By this time, West-Spencer was beginning to feel the consequences in the heavy lifting of her efforts. She had been at the front lines of many re-entry initiatives in Chicago, but was often overworked and overlooked. Men with whom she worked were awarded accolades and million dollar grants from her curriculum development and assessments. All the while, her organization, Alternative Education Research Institute (AERI), received meager funding.

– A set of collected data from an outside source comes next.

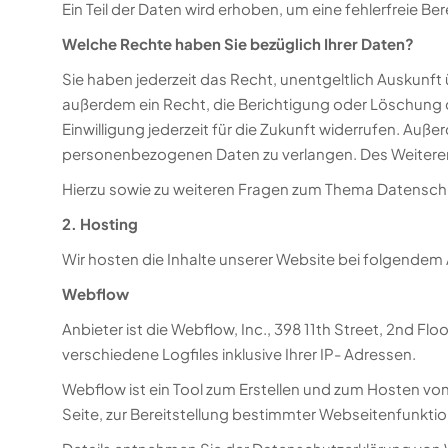
Ein Teil der Daten wird erhoben, um eine fehlerfreie 
Welche Rechte haben Sie bezüglich Ihrer Daten?
Sie haben jederzeit das Recht, unentgeltlich Auskun
außerdem ein Recht, die Berichtigung oder Löschung di
Einwilligung jederzeit für die Zukunft widerrufen. A
personenbezogenen Daten zu verlangen. Des Weiteren
Hierzu sowie zu weiteren Fragen zum Thema Datenschu
2. Hosting
Wir hosten die Inhalte unserer Website bei folgendem 
Webflow
Anbieter ist die Webflow, Inc., 398 11th Street, 2nd 
verschiedene Logfiles inklusive Ihrer IP- Adressen.
Webflow ist ein Tool zum Erstellen und zum Hosten vo
Seite, zur Bereitstellung bestimmter Webseitenfunktio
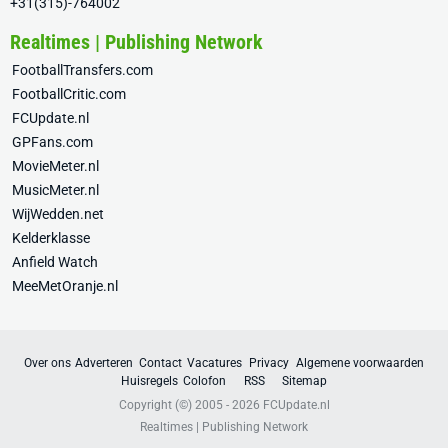
+31(315)-764002
Realtimes | Publishing Network
FootballTransfers.com
FootballCritic.com
FCUpdate.nl
GPFans.com
MovieMeter.nl
MusicMeter.nl
WijWedden.net
Kelderklasse
Anfield Watch
MeeMetOranje.nl
Over ons
Adverteren
Contact
Vacatures
Privacy
Algemene voorwaarden
Huisregels
Colofon
RSS
Sitemap
Copyright (©) 2005 - 2026
FCUpdate.nl
Realtimes | Publishing Network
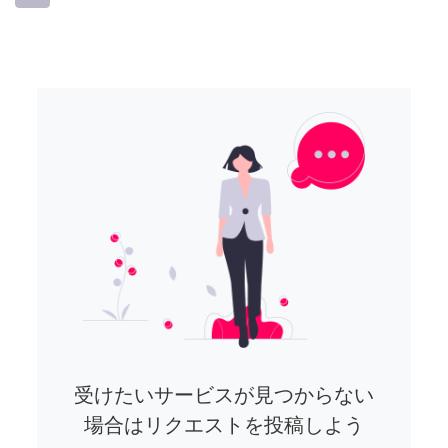
受けたいサービスが見つからない
場合はリクエストを投稿しよう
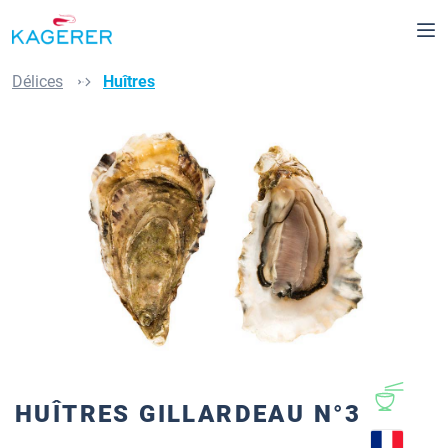
Passer au contenu principal
Délices
Huîtres
Ignorer la galerie d'images
HUÎTRES GILLARDEAU N°3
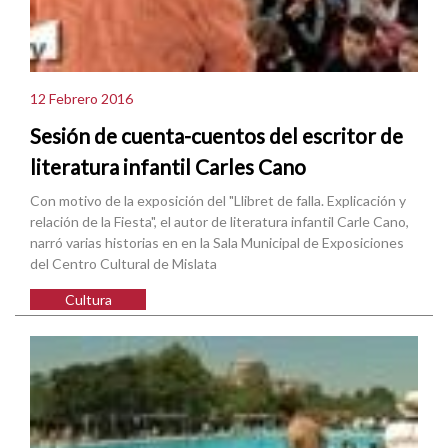
12 Febrero 2016
Sesión de cuenta-cuentos del escritor de
literatura infantil Carles Cano
Con motivo de la exposición del "Llibret de falla. Explicación y
relación de la Fiesta", el autor de literatura infantil Carle Cano,
narró varias historias en en la Sala Municipal de Exposiciones
del Centro Cultural de Mislata
Cultura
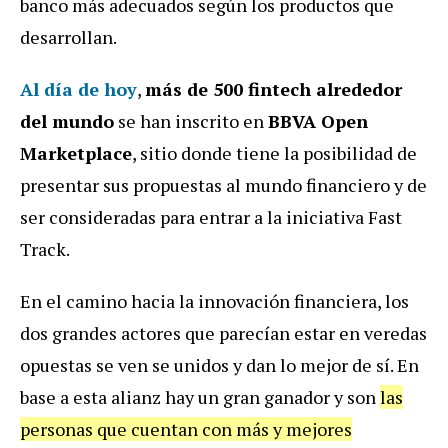
banco más adecuados según los productos que
desarrollan.
Al día de hoy
,
más de 500 fintech alrededor
del mundo
se han inscrito en
BBVA Open
Marketplace
, sitio donde tiene la posibilidad de
presentar sus propuestas al mundo financiero y de
ser consideradas para entrar a la iniciativa Fast
Track.
En el camino hacia la innovación financiera, los
dos grandes actores que parecían estar en veredas
opuestas se ven se unidos y dan lo mejor de sí. En
base a esta alianz hay un gran ganador y son
las
personas que cuentan con más y mejores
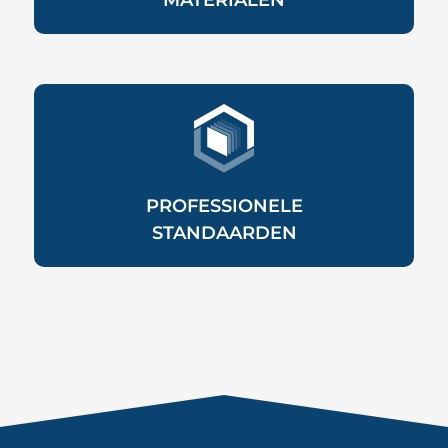
MATERIALEN
PROFESSIONELE
STANDAARDEN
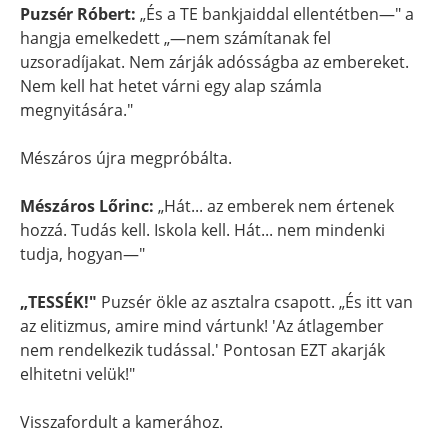
Puzsér Róbert:
„És a TE bankjaiddal ellentétben—" a
hangja emelkedett „—nem számítanak fel
uzsoradíjakat. Nem zárják adósságba az embereket.
Nem kell hat hetet várni egy alap számla
megnyitására."
Mészáros újra megpróbálta.
Mészáros Lőrinc:
„Hát... az emberek nem értenek
hozzá. Tudás kell. Iskola kell. Hát... nem mindenki
tudja, hogyan—"
„TESSÉK!"
Puzsér ökle az asztalra csapott. „És itt van
az elitizmus, amire mind vártunk! 'Az átlagember
nem rendelkezik tudással.' Pontosan EZT akarják
elhitetni velük!"
Visszafordult a kamerához.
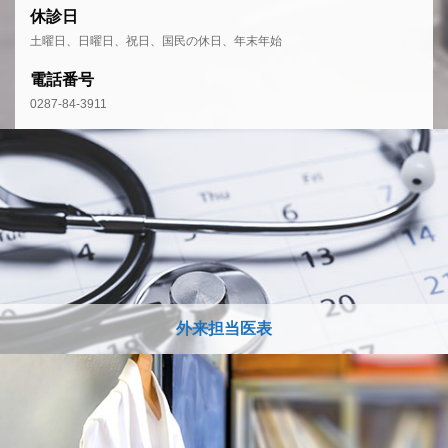
休診日
土曜日、日曜日、祝日、国民の休日、年末年始
電話番号
0287-84-3911
外来担当医表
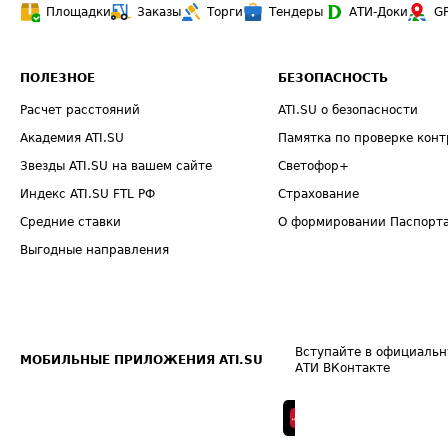
Площадки
Заказы
Торги
Тендеры
АТИ-Доки
G
ПОЛЕЗНОЕ
БЕЗОПАСНОСТЬ
Расчет расстояний
ATI.SU о безопасности
Академия ATI.SU
Памятка по проверке конт
Звезды ATI.SU на вашем сайте
Светофор+
Индекс ATI.SU FTL РФ
Страхование
Средние ставки
О формировании Паспорт
Выгодные направления
Вступайте в официальн
МОБИЛЬНЫЕ ПРИЛОЖЕНИЯ ATI.SU
АТИ ВКонтакте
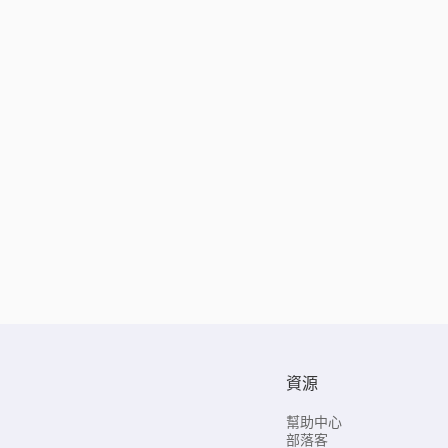
資源
幫助中心
部落客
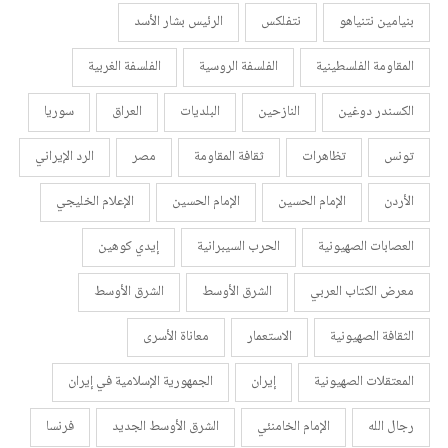
بنيامين نتنياهو
نتفلكس
الرئيس بشار الأسد
المقاومة الفلسطينية
الفلسفة الروسية
الفلسفة الغربية
الكسندر دوغين
النازحين
البلديات
العراق
سوريا
تونس
تظاهرات
ثقافة المقاومة
مصر
الرد الإيراني
الأردن
الإمام الحسين
الإمام الحسين
الإعلام الخليجي
العصابات الصهيونية
الحرب السيبرانية
إيدي كوهين
معرض الكتاب العربي
الشرق الأوسط
الشرق الأوسط
الثقافة الصهيونية
الاستعمار
معاناة الأسرى
المعتقلات الصهيونية
إيران
الجمهورية الإسلامية في إيران
رجال الله
الإمام الخامنئي
الشرق الأوسط الجديد
فرنسا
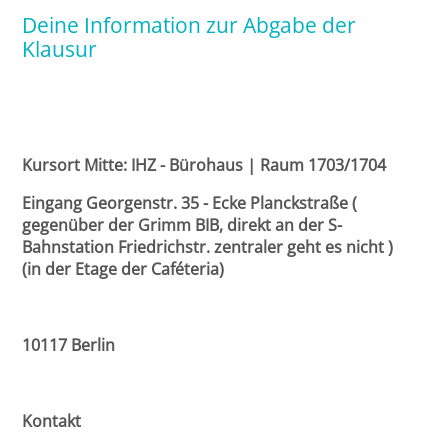
Leipzig
Deine Information zur Abgabe der
Klausur
Lüneburg
Mainz
Mannheim
Kursort Mitte: IHZ - Bürohaus | Raum 1703/1704
Eingang Georgenstr. 35 - Ecke Planckstraße (
Marburg
gegenüber der Grimm BIB, direkt an der S-
Bahnstation Friedrichstr. zentraler geht es nicht )
München
(in der Etage der Caféteria)
Münster
10117 Berlin
Osnabrück
Passau
Kontakt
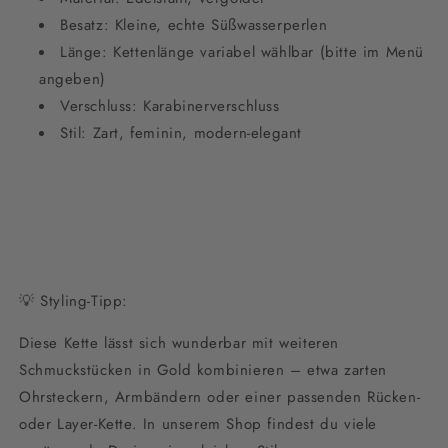
Besatz: Kleine, echte Süßwasserperlen
Länge: Kettenlänge variabel wählbar (bitte im Menü
angeben)
Verschluss: Karabinerverschluss
Stil: Zart, feminin, modern-elegant
💡 Styling-Tipp:
Diese Kette lässt sich wunderbar mit weiteren
Schmuckstücken in Gold kombinieren – etwa zarten
Ohrsteckern, Armbändern oder einer passenden Rücken-
oder Layer-Kette. In unserem Shop findest du viele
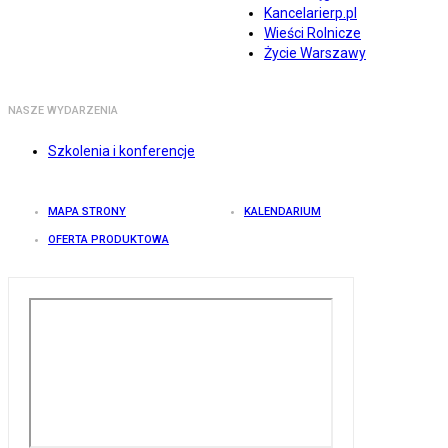
Kancelarierp.pl
Wieści Rolnicze
Życie Warszawy
NASZE WYDARZENIA
Szkolenia i konferencje
MAPA STRONY
KALENDARIUM
OFERTA PRODUKTOWA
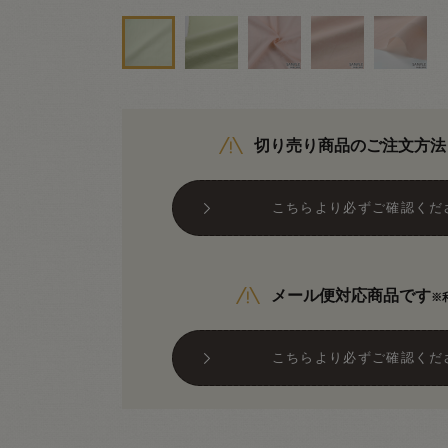
切り売り商品のご注文方法
こちらより必ずご確認くだ
メール便対応商品です
※
こちらより必ずご確認くだ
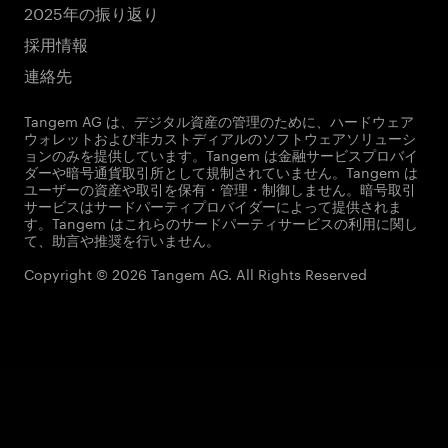
2025年の振り返り
採用情報
連絡先
Tangem AG は、デジタル資産の管理のために、ハードウェア
ウォレットおよび非カストディアルのソフトウェアソリューシ
ョンのみを提供しています。Tangem は金融サービスプロバイ
ダーや暗号通貨取引所として規制されていません。Tangem は
ユーザーの資産や取引を保有・管理・制御しません。暗号取引
サービスはサードパーティプロバイダーによって提供されま
す。Tangem はこれらのサードパーティサービスの利用に関し
て、助言や推奨を行いません。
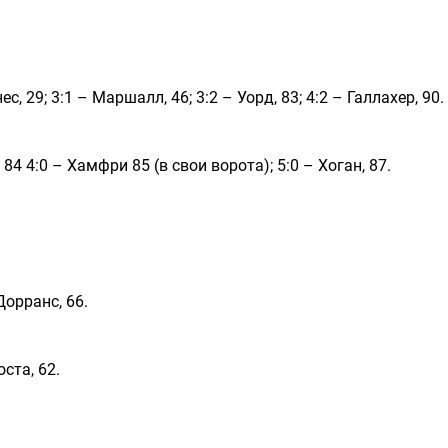
нес, 29; 3:1 – Маршалл, 46; 3:2 – Уорд, 83; 4:2 – Галлахер, 90.
н, 84 4:0 – Хамфри 85 (в свои ворота); 5:0 – Хоган, 87.
 Дорранс, 66.
оста, 62.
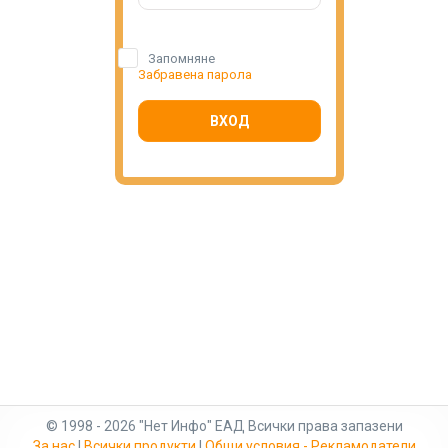
Запомняне
Забравена парола
ВХОД
© 1998 - 2026 "Нет Инфо" ЕАД Всички права запазени
За нас
|
Всички продукти
|
Общи условия - Рекламодатели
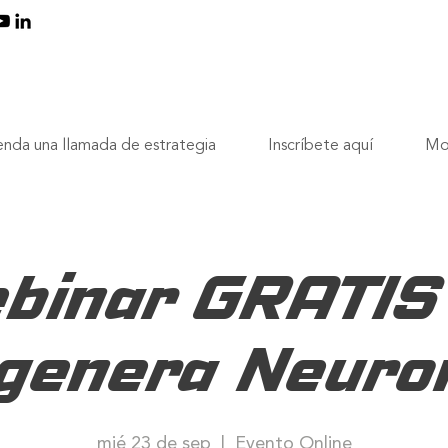
nda una llamada de estrategia
Inscríbete aquí
Mo
binar GRATIS -
genera Neuro
mié 23 de sep
  |  
Evento Online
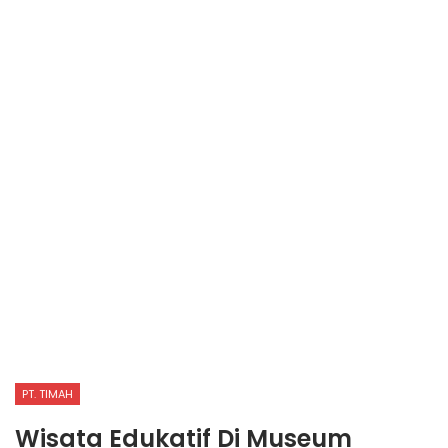
PT. TIMAH
Wisata Edukatif Di Museum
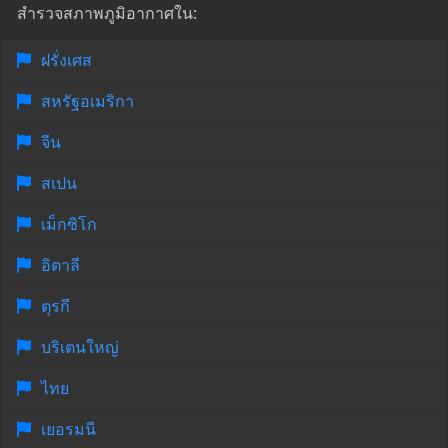
สำรวจสภาพภูมิอากาศใน:
ฝรั่งเศส
สหรัฐอเมริกา
จีน
สเปน
เม็กซิโก
อิตาลี
ตุรกี
บริเตนใหญ่
ไทย
เยอรมนี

By shifting her lens to the international landscape of criminal justice, she realized just how rare it was to be a woman, and a Black woman, in criminal justice reform. The uphill battle continued, but became another skirmish.

Next episode

Belize: Crooked Tree Police Station

In 2015, West-Spencer nabbed a professorship at the University of Belize to start a criminal justice program. She garnered the interest of the local academic community because she started research on the country’s criminal justice system.

The way that [criminal justice] work[s] [in Belize]is that they have one prison in the entire country and it is run by a non-profit, religious organization. I was really interested in seeing what that dynamic was because it seemed like it was a more, kind of, humane way to house prisoners.

After relocating for her new appointment, she quickly learned that her assumptions were completely wrong.

It was the worst thing that I’ve ever seen and I’ve been in a lot of prisons.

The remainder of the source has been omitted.